O objetivo do Círculo é proporcionar acompanhamento à população indígena privada de liberdade durante o cumprimento da pena, com suporte de equipes técnicas que consideram as especificidades culturais e sociais. Os participantes incluem reeducandos do regime fechado e presos provisórios, representando as etnias Apurinã, Jaminawá, Madja, Manchineri, Shanenawa e Huni Kuin.

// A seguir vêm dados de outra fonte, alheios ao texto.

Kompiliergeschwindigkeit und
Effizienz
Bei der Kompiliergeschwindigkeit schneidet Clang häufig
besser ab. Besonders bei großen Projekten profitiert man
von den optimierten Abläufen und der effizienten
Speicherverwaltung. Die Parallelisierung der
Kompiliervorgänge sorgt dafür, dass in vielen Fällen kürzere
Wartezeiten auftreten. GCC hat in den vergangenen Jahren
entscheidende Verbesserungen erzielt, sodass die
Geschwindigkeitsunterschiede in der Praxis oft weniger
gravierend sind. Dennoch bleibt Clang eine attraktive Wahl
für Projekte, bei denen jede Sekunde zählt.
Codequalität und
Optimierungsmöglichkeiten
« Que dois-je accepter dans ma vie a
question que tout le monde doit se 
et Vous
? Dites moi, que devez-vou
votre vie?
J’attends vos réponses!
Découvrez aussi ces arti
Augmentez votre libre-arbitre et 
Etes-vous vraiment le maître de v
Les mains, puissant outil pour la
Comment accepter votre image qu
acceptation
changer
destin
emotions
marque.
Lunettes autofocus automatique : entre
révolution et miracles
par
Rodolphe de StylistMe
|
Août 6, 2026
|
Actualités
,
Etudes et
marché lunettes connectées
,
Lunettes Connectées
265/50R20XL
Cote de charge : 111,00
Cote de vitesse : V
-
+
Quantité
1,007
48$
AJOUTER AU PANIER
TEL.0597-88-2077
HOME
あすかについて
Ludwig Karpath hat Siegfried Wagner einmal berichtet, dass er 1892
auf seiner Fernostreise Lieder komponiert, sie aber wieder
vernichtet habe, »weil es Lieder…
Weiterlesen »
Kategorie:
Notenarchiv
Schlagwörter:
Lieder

Os encontros, que ocorrerão a cada quinze dias, visam criar um espaço de escuta e diálogo, onde os reeducandos podem compartilhar experiências e reflexões sobre os conflitos vividos, buscando soluções pacíficas e restaurativas.
Durante o primeiro encontro, os participantes expressaram suas expectativas em relação ao Círculo, destacando o sentimento de “aprendizado” e a importância do reencontro com familiares. O facilitador Fredson Pinheiro, junto com a equipe do Nujures, mediou as atividades, enfatizando que o Círculo é um espaço democrático que promove a pacificação social e a reintegração dos indivíduos ao convívio social.
A iniciativa é resultado da colaboração entre o Nujures, a Fundação Nacional dos Povos Indígenas (Funai) e o Instituto de Administração Penitenciária do Acre (Iapen), alinhando-se às diretrizes do Conselho Nacional de Justiça (CNJ) que priorizam a reparação de danos e a construção de vínculos.